# Humanities Data Analysis: Exam
### *Second exam period - September 2021*

This notebook contains the Humanities Data Analysis exam exercises. Code and write down text answers in the designated blocks, as in the weekly assignments. **Don't forget to save your progress!** You have three hours to fill out the exam. You can earn a total of **17.5 points** (which will be combined with the permanent evaluation score): the distribution is indicated per exercise. When you have finished, save your notebook (include your name in the filename!) and **send it via email to mike.kestemont@uantwerpen.be and lisa.hilte@uantwerpen.be** 

Some final notes before you get started:

- Some questions have been marked as hard: we advise you to only solve these after having solved the rest of the exam.
- Provide an interpretion of your results whenever that is explicitly asked. Use full sentences and avoid telegram-style. Allow for nuance in your interpretation and make use of the relevant terminology.
- Try to fill in at least something for every question: we cannot give any marks for an empty answer box. 
- Do not remove any outliers or rescale data, unless when you are explicitly asked to do so.
- The required datasets are in the folder `datasets_exam`, which is saved in the same directory level (i.e. in the same folder) as this notebook.
- You are allowed to use all course materials (slides, notebooks, handbook by Gries) and the internet (e.g. reading discussion fora). However, **communication with third parties (including fellow students) is strictly forbidden!**
- No technical support can be provided: working with the notebooks (loading, saving, etc.) is assumed to be an acquired skill. 

Good luck!

## Student information

Make sure to **include your name in the filename when saving this notebook**. In order to avoid any possible confusion, enter your name here too:

In [None]:
# first and last name here

In [None]:
# student number here

## Exercise 1: Protagonists' gender and social class

**This exercise consists of two parts (1a - 1b) that range from an easy to an intermediate level, as indicated below. You can earn 5 points in total.**

### Exercise 1a: Loading and exploring data

**[level: easy]**

**[points: 2]**

Load and inspect the dataset `correlaciones/spanish-novels.tsv` from the `datasets_exam` folder and call it `novels`.

In [1]:
# code here

Which levels does the `protagonist.gender` variable have? Write down the names of the levels, and give the absolute frequencies (number of data points) per level.

In [2]:
# code here

In [3]:
# text answer here

Create a subset of your dataset `novels` in which you only keep protagonists with 'female' or 'male' gender. You get this preprocessing step for free:

In [4]:
# given: preprocessing step

# select subset
novels <- novels[(novels$protagonist.gender == 'male')|(novels$protagonist.gender == 'female'),]
# delete empty levels
novels$protagonist.gender <- factor(novels$protagonist.gender)

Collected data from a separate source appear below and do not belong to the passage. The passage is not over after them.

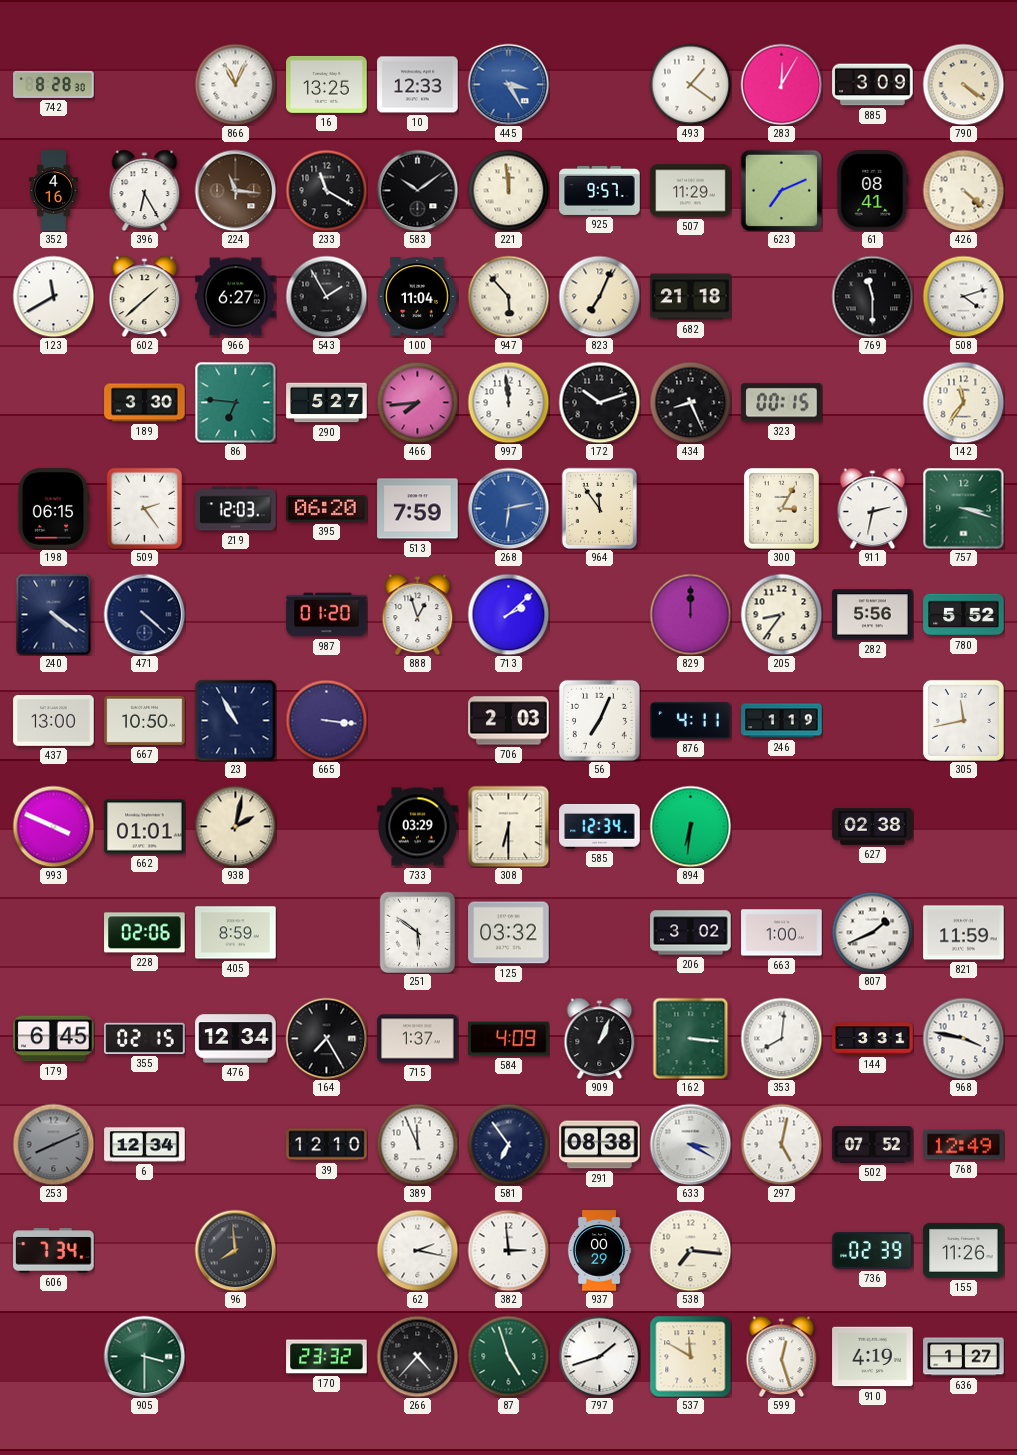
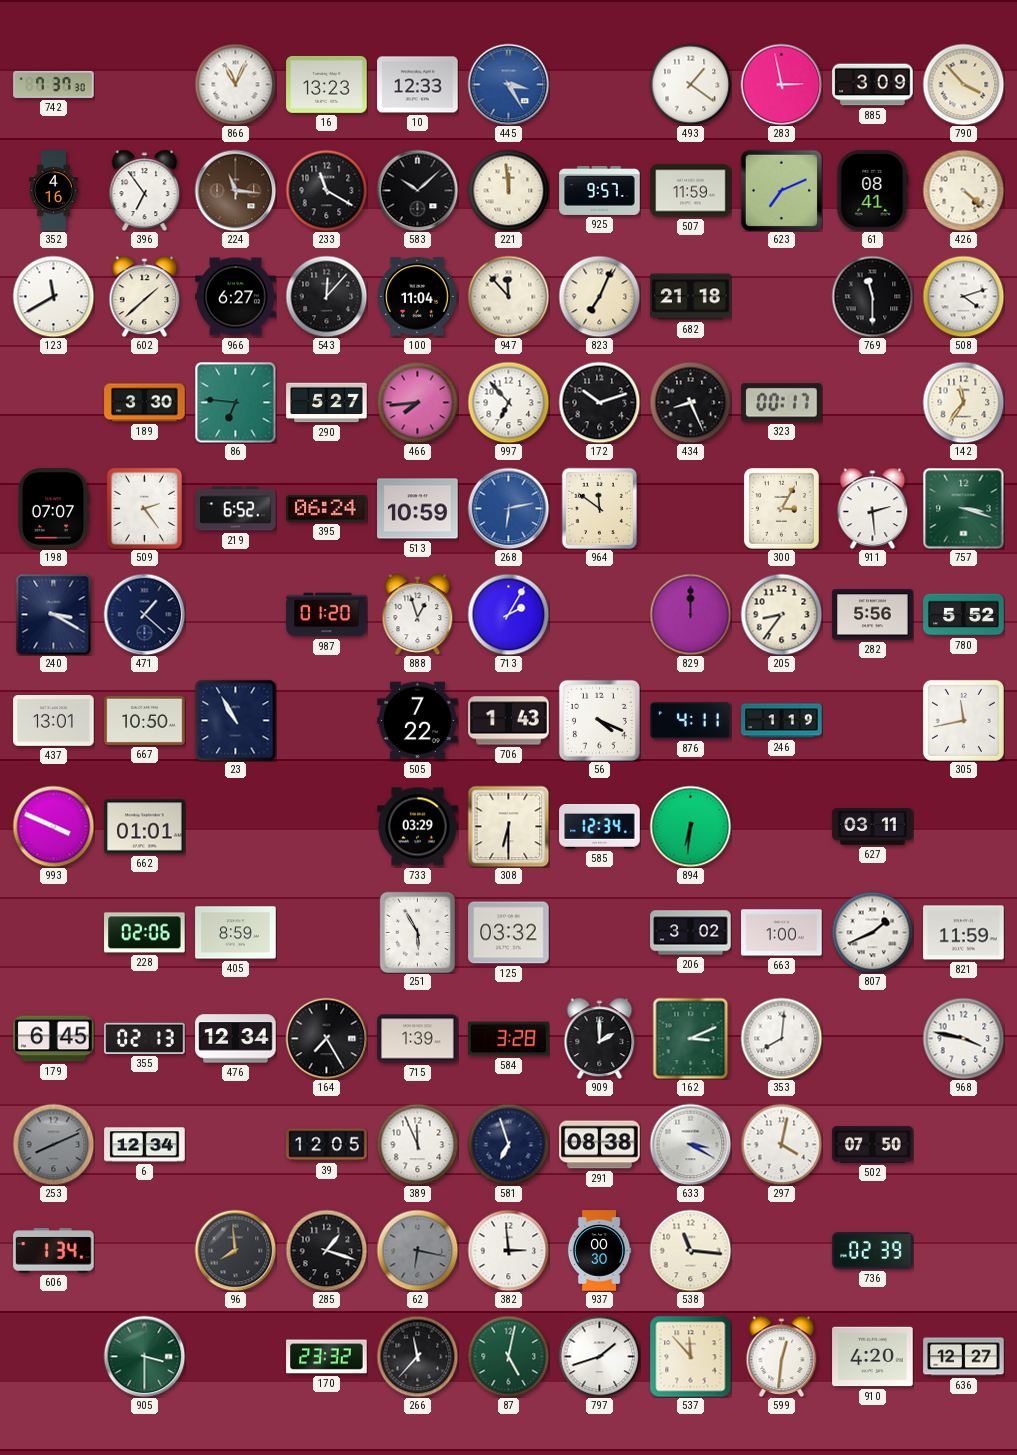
742: 8:28 -> 7:37
16: 13:25 -> 13:23
283: 12:05 -> 2:58
790: 4:21 -> 3:53
396: 6:25 -> 6:54
583: 10:09 -> 10:08
507: 11:29 -> 11:59
543: 1:55 -> 12:07
947: 5:53 -> 11:53
997: 11:59 -> 6:53
323: 00:15 -> 00:17
198: 06:15 -> 07:07
219: 12:03 -> 6:52
395: 06:20 -> 06:24
513: 7:59 -> 10:59
964: 11:54 -> 11:51
911: 2:32 -> 2:29
240: 4:21 -> 3:20
471: 4:22 -> 1:22
713: 2:08 -> 2:05
437: 13:00 -> 13:01
665: 3:16 -> none
505: none -> 7:22
706: 2:03 -> 1:43
56: 7:04 -> 4:19
938: 2:02 -> none
627: 02:38 -> 03:11
251: 5:51 -> 5:55
355: 02:15 -> 02:13
715: 1:37 -> 1:39
584: 4:09 -> 3:28
909: 1:04 -> 2:00
162: 3:16 -> 3:11
144: 3:31 -> none
39: 12:10 -> 12:05
581: 6:54 -> 6:57
297: 5:02 -> 4:02
502: 07:52 -> 07:50
768: 12:49 -> none
606: 7:34 -> 1:34
285: none -> 1:18
62: 2:17 -> 6:17
62 dial: white -> grey
937: 00:29 -> 00:30
538: 7:16 -> 11:16
155: 11:26 -> none
266: 4:37 -> 11:37
87: 4:57 -> 5:02
537: 11:50 -> 11:53
599: 12:27 -> 12:31
910: 4:19 -> 4:20
636: 1:27 -> 12:27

Now inspect (with tables) the relation between the following two variables:
- `protagonist.gender`: gender of the protagonist (main character) in a novel
- `protagonist.social.level`: social class of the protagonist (main character) in a novel

Create informative tables to compare these two variables, and round all proportions to three digits. Create:

- a table with raw (absolute) frequencies
- a table with column proportions
- a table with row proportions

In [4]:
# code here

Next, create the appropriate plot for `protagonist.gender` versus `protagonist.social.level`. Add coloring to increase clarity. 

In [5]:
# code here

What do the tables and plot suggest about the social diversity in Spanish novels among female and male protagonists? And about the gender divide among Spanish novel protagonists?

In [6]:
# text answer here

### Exercise 1b: Chi-squared test

**[level: intermediate]**

**[points: 3]**

Before conducting a chi-squared test on the correlation between `protagonist.gender` and `protagonist.social.level`, formulate your null hypothesis $H_0$ and alternative hypothesis $H_1$.

In [7]:
# H0 here

In [8]:
# H1 here

Test all assumptions of a chi-squared test. What are your findings, and their (statistical) implications/consequences? If required, take the necessary actions.

In [9]:
# code here

In [10]:
# text answer here

Following your previous steps, now perform a chi-squared test and interpret the result. Make sure to say something about the obtained chi-squared value and p-value, and about your previously formulated hypotheses.

In [11]:
# code here

In [12]:
# text answer here

## Exercise 2: Faces in TIME Magazine

**This exercise consists of three parts (2a - 2c) that range from an easy to an intermediate level, as indicated below. You can earn 6 points in total.**

TIME Magazine is an influential periodical US publication that has covered America's domestic and global politics for many decades now. For a recent publication in the *Journal of Cultural Analytics*, [Jofre et al. (2020)](https://culturalanalytics.org/article/12266-what-s-in-a-face-gender-representation-of-faces-in-time-1940s-1990s) extracted all the human faces which were photorealistically depicted in TIME magazine's archive, covering 3,389 issues dating from 1923 to 2014. The research team (partly automatically) classified each of these instances as belonging to the 'male' or 'female' gender. For this exam question, we have preprocessed and reformatted their data (available from [here](https://dataverse.harvard.edu/dataset.xhtml?persistentId=doi:10.7910/DVN/YAT5QK)) into two new, easy-to-use datasets (`time/time-year.csv` and `time/time-season.csv`) that you will need for answering the questions below.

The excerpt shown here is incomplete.